The Umbrella - Jan Brett (2004)

        Lush rainforests are quite a sight to see. Don't worry, if you can't see one up close. Open this book and you will be right there.

An Animal Safari

        A boy (Carlos) walks into cloud forest, with his umbrella (Not just any ordinary umbrella, it's a picturesque umbrella, with a sturdy, curvy wooden stem adjoined with stitched huge green leaves). Carlos climbs up a tree, leaving his umbrella down, in the hope of seeing the animals.

         When Carlos is up in the tree, with no animals in sight, his umbrella gets an unexpected guest. A tree frog occupies the puddle, collected from dripping rain, in his upside down umbrella. Soon Froggy is joined by Toucan, Kinkajou, Baby Tapir and the list goes up to Jaguar and finally, Hummingbird.

After all the limited space constraints in the umbrella, who finally gets the place in umbrella? Is Carlos able to see at least one animal, he wished to see?

My Comments:

         It has been three years, since I read 'The Mitten' by Jan Brett, to my kids. So, when we read this book last week, my first thought was "Why didn't I read more of this author's books already?". Because, everything my kids love in a book, (repetitive storytelling, stunning visuals, unique animals that does not often occur in other books) are all in this book.

          How many shades of green, could you find in a color palette?

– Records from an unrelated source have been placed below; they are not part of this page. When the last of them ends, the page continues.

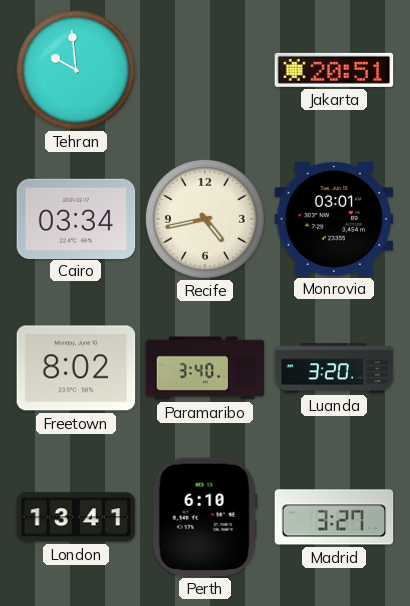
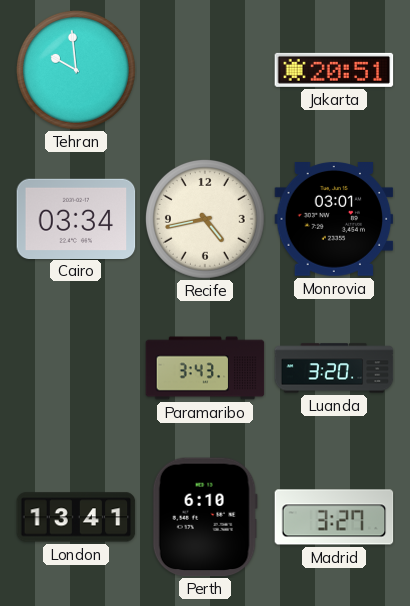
Freetown: 8:02 -> none
Paramaribo: 3:40 -> 3:43
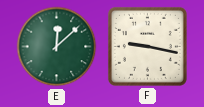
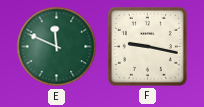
E: 12:08 -> 11:49
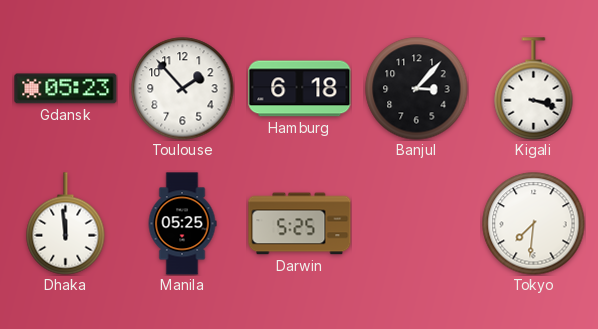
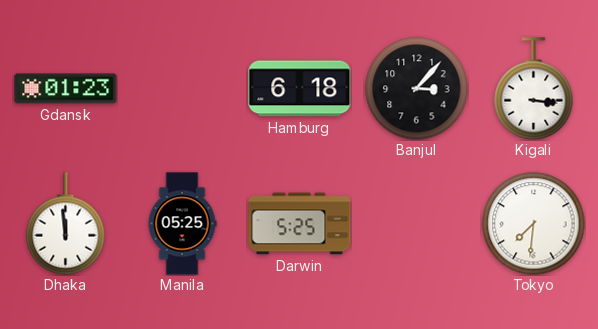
Gdansk: 05:23 -> 01:23
Toulouse: 1:53 -> none
Kigali: 3:18 -> 3:16
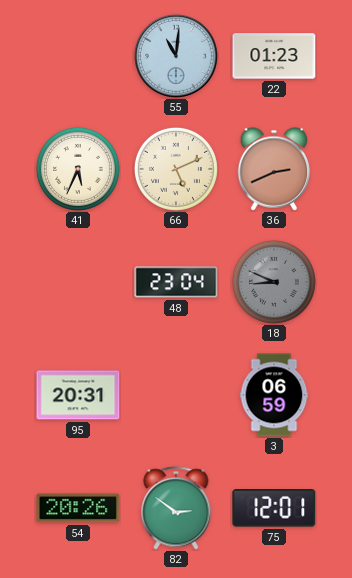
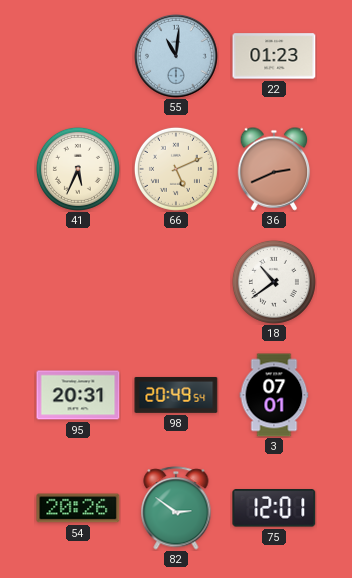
48: 23:04 -> none
18: 8:49 -> 10:39
18 dial: grey -> white
98: none -> 20:49
3: 06:59 -> 07:01
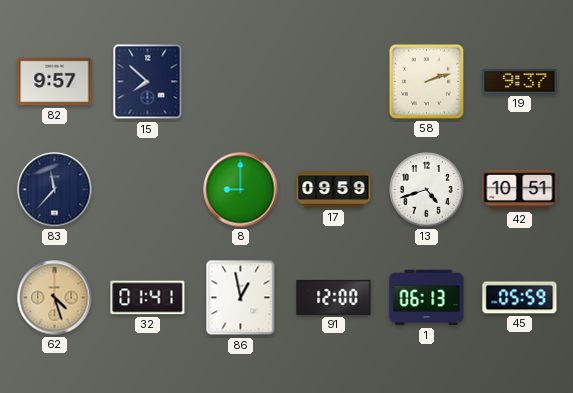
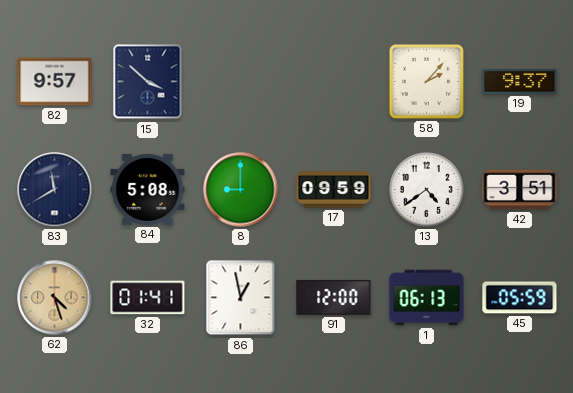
15: 7:52 -> 3:52
58: 2:12 -> 2:07
83: 11:37 -> 11:40
84: none -> 5:08
13: 4:42 -> 4:39
42: 10:51 -> 3:51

I believe, Jan Brett's extensive artworks have created every shade in this book, that captures the beauty of leafy world. The animal camouflage in the endpapers and vine shaped frames in each page can arrest your eyes, for sure. But, what made me wonder most, is the leaf shaped window pane in the ends of each page. While one shows what Carlos is doing, the other pane sneak peeks what is going to happen next. Advancing a story in three different levels in a single page is an impressive concept.

          On the other hand, the storyline of this book is very similar to the book 'The Mitten', except for the setting and animals. But, my kids are not going to bother about it. With the lovely iterative storytelling and vibrant pictures, they can endlessly love this book.